Frank and Joe’s big clue is that the thieves — it turns out there are two of them, working together — travel around in a white minivan. The brothers believe this narrows the suspect list, but Cold Cash Caper was published in 1996; I remember 1996, and white minivans were everywhere. But evidently, Bayport has only one white minivan, and when the brothers see one, it’s always the criminals’.
Later, Frank and Joe get into a scuffle with both robbers. Joe is shoved into a pond, but Frank seems to suffer a small cerebral event while rescuing his brother — he takes Joe home rather than to the hospital and starts saying things like, “What’s that expression? Get right back on the ice?” (114) and that Joe almost became “a contestant in the Polar Bear Club” (111). These cognitive difficulties slow Frank long enough for Joe to put everything together: when David is kidnapped, Joe realizes all the crimes are designed to keep the festival from earning the $50,000 needed to secure hospital funding from the Bradford estate.
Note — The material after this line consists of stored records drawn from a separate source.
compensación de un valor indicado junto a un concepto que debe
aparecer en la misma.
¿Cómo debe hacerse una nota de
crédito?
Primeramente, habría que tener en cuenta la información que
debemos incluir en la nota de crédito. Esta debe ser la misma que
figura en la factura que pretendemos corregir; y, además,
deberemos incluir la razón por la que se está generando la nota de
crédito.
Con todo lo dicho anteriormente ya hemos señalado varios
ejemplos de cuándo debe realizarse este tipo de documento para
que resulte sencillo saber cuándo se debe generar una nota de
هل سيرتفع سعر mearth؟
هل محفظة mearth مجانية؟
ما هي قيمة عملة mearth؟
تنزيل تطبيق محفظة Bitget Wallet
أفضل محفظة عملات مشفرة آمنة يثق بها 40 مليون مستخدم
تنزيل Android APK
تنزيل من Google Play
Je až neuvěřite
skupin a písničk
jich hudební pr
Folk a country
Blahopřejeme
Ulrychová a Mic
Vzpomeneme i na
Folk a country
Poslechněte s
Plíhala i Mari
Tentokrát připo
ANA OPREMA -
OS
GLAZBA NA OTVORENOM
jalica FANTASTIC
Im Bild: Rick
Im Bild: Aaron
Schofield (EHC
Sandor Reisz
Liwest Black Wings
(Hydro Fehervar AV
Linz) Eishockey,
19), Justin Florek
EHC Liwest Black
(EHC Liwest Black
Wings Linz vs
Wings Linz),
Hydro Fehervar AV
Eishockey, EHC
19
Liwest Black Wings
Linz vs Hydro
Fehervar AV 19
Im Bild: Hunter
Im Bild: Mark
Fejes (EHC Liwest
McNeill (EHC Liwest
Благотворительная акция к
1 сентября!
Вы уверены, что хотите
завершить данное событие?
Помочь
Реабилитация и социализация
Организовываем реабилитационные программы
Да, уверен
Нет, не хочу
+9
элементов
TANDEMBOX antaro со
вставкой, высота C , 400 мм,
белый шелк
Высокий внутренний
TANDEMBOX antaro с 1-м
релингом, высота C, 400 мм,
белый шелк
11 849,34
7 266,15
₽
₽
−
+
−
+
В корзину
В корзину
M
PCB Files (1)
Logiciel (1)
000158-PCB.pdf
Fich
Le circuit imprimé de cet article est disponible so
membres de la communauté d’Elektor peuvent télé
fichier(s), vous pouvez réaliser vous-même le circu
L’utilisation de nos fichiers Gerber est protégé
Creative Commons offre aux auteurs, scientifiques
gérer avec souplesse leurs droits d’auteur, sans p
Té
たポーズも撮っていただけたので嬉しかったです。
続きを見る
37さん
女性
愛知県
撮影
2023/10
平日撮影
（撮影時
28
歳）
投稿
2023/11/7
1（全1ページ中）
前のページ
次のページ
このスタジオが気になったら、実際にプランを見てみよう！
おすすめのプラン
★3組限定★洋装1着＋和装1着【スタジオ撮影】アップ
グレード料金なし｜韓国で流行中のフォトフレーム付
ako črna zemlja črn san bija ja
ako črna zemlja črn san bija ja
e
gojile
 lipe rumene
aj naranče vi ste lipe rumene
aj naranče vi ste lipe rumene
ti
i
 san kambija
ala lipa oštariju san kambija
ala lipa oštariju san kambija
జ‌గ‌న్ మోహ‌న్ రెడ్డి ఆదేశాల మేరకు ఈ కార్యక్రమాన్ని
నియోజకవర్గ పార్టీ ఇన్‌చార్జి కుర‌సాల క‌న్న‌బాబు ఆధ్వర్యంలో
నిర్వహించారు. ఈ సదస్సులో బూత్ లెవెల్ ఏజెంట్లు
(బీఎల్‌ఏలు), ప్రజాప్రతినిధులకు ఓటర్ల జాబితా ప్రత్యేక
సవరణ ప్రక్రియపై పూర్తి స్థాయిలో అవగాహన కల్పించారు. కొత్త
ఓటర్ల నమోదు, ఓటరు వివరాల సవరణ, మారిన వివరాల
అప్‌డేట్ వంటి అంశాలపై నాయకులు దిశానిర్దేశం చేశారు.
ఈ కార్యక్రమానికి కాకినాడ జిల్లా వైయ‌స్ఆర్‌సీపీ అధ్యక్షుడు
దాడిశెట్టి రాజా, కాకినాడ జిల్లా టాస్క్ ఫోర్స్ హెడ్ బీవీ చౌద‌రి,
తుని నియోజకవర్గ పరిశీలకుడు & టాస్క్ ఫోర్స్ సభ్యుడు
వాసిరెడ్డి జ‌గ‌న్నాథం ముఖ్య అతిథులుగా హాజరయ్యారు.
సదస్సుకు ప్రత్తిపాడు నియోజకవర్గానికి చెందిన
The rest of the story writes itself. Actually, the ending would have been better if it had written itself. Chief of Police Ezra Collig won’t listen to the boys, which means they have to do research on their own. Recalling a rumor that the heirs to the Bradford estate would gain the entire estate if the festival didn’t make its $50,000 goal, Frank and Joe discover Dan Meyers, the head of festival security, is Bradford’s grandson. Not coincidentally, his two lieutenants match the description of the two thieves.
Because Collig wouldn’t listen to them before, Frank and Joe decide he won’t listen to them ever. Frank and Joe investigate the festival and Meyer’s and his goons’ apartments and find nothing. They run across the kidnappers’ van; while Joe is calling the cops, Frank is abducted as well. Joe pursues the van but loses it. He despairs; of course, by know the readers all know David is being held in the abandoned Bradford mansion. Joe doesn’t figure it out, but fortunately he stumbles across the van in time and follows it to the Bradford mansion. Despite beating up the two goons, Joe is stopped by Meyer’s gun.
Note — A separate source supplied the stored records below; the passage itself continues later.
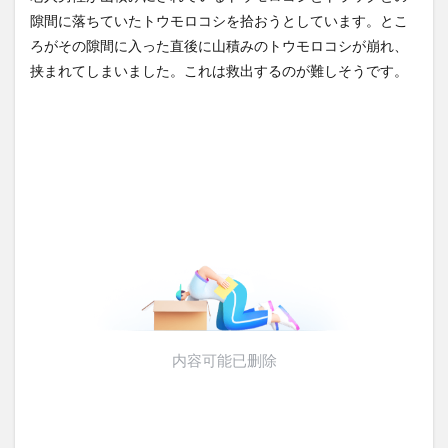
北朝鮮の弾道ミサイル部隊、
【Xの車窓から】オービスかと
隙間に落ちていたトウモロコシを拾おうとしています。とこ
ロシアのヴォロネジ州に展開
思ったら野生の炊飯器で草
ろがその隙間に入った直後に山積みのトウモロコシが崩れ、
か…北朝...
NEW!
ほか
(8/8)
(8/6)
挟まれてしまいました。これは救出するのが難しそうです。
【悲報】親「うちの子にはゲ
【Xの車窓から】整備士が2度
ームは買い与えません。本だ
見する現場猫案件 ほか
けで十分...
NEW!
(8/8)
(7/31)
【悲報】東科大医学部卒の美
ハードオフに売っていた4万
人YouTuber、直美で炎
4000円のフィギュアがヤバす
上・・...
NEW!
ぎる...
(8/8)
(5/20)
5chの北斗の拳強さランキン
海外「この少年にとって忘れ
グ、完成度が高いと話題にｗ
られない経験になったな」危
ｗｗｗ
険な手術...
(5/20)
(5/20)
金正恩「経済制裁、正直キツ
うちのネコが目の前にいた。
いです・・・本当は核を使う
私が上に物を投げるフリをす
つもりな...
る → ...
(5/20)
(5/20)
お知らせ
韓国人「野球の天才大谷翔平
(3/25)
がML2度目のサヨナラ爆発！4
お知らせ
打数...
(1/26)
(5/20)
顔20点、体80点と評価されて
【GIF】JSのカンチョーワロタ
いた女子学生が男子学生らの
(5/20)
性の...
(12/26)
【愕然】白のクラウン俺氏、
【中国】パトカーの前で好演
高速道路左車線を制限速度で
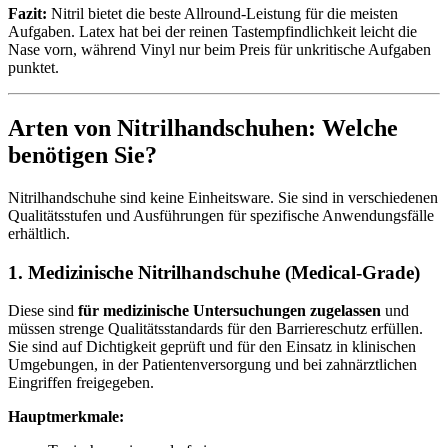
Fazit:
Nitril bietet die beste Allround-Leistung für die meisten
Aufgaben. Latex hat bei der reinen Tastempfindlichkeit leicht die
Nase vorn, während Vinyl nur beim Preis für unkritische Aufgaben
punktet.
Arten von Nitrilhandschuhen: Welche
benötigen Sie?
Nitrilhandschuhe sind keine Einheitsware. Sie sind in verschiedenen
Qualitätsstufen und Ausführungen für spezifische Anwendungsfälle
erhältlich.
1. Medizinische Nitrilhandschuhe (Medical-Grade)
Diese sind
für medizinische Untersuchungen zugelassen
und
müssen strenge Qualitätsstandards für den Barriereschutz erfüllen.
Sie sind auf Dichtigkeit geprüft und für den Einsatz in klinischen
Umgebungen, in der Patientenversorgung und bei zahnärztlichen
Eingriffen freigegeben.
Hauptmerkmale:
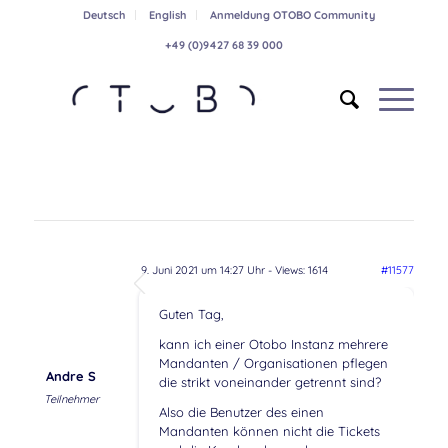
Deutsch
English
Anmeldung OTOBO Community
+49 (0)9427 68 39 000
9. Juni 2021 um 14:27 Uhr
- Views: 1614
#11577
Guten Tag,
kann ich einer Otobo Instanz mehrere
Mandanten / Organisationen pflegen
Andre S
die strikt voneinander getrennt sind?
Teilnehmer
Also die Benutzer des einen
Mandanten können nicht die Tickets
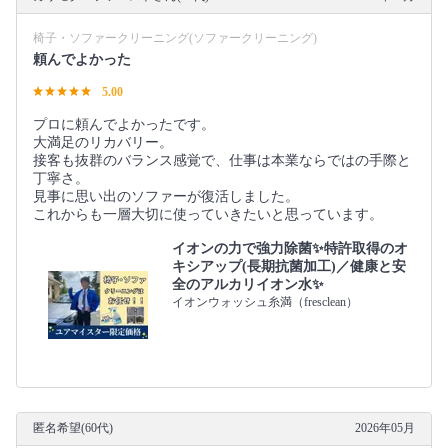
椅子・ソファークリーニング(ソファークリーニング)
頼んでよかった
5.00
プロに頼んでよかったです。
大満足のリカバリー。
接客も抜群のバランス感覚で、仕事は本業ならではの手際と
丁寧さ。
見事に思い出のソファーが復活しました。
これからも一層大切に使っていきたいと思っています。
イオンの力で強力除菌✨特許取得のオ
キシアップ(長期抗菌加工)／健康と安
全のアルカリイオン水✨
イオンウォッシュ糸満（fresclean）
匿名希望(60代)
2026年05月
Everything seems lost until Chet leads the festival parade (and the cops) to the mansion. The police arrest the villains, Joe and Craig reconcile, and David performs in the closing ceremonies. The festival makes its $50,000, and the hospital is funded — for this year, at least.
It’s a predictable story, easily forgotten. How do you sell it to an unsuspecting public? Here’s the back-cover copy:
That’s … badly written, and it’s not accurate — especially not the first paragraph. Frank and Joe don’t volunteer to do undercover security work; they do detective work to clear their friend. They aren’t assigned as David’s “bodyguards,” and they spend more time investigating than doing anything with David. Also: serial robberies are not “bad vibes.” The second paragraph does better, but I never got the feeling the boys were in danger of anything other than a punch in the face.